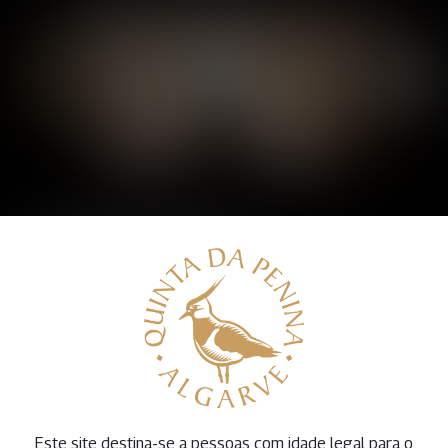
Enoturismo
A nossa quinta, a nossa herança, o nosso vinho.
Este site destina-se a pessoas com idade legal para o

---

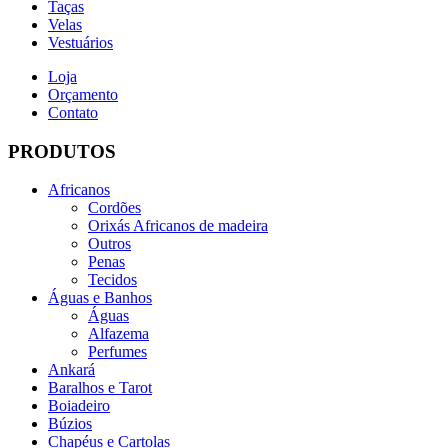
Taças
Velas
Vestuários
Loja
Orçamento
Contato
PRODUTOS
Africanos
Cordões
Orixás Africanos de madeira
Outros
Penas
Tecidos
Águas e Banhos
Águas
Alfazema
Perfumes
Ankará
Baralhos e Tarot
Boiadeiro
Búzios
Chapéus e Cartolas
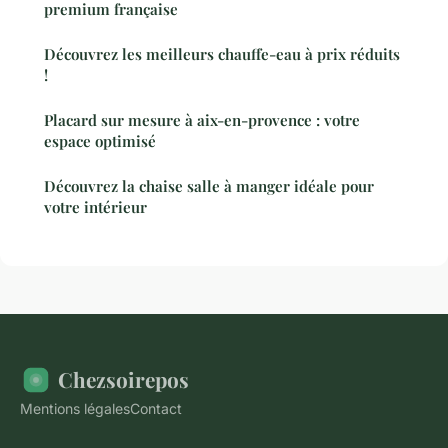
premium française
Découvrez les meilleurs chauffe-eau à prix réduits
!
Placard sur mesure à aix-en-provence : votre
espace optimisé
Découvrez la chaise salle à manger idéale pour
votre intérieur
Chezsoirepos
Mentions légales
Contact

▸ **Task item**
Across the entries, each line containing the word "Découvrez" is to be counted once; the total alone is to be given.

▸ **Result for this exercise**
2